##### Records for the task #####

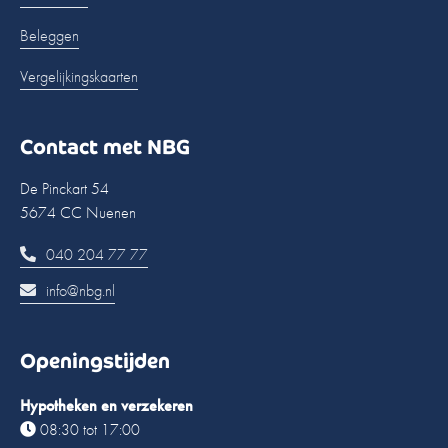
Beleggen
Vergelijkingskaarten
Contact met NBG
De Pinckart 54
5674 CC Nuenen
040 204 77 77
info@nbg.nl
Openingstijden
Hypotheken en verzekeren
08:30 tot 17:00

#####

Since the copy must contain no pictures, return only the text of the records, exactly as it stands.

Beleggen
Vergelijkingskaarten
Contact met NBG
De Pinckart 54
5674 CC Nuenen
040 204 77 77
info@nbg.nl
Openingstijden
Hypotheken en verzekeren
08:30 tot 17:00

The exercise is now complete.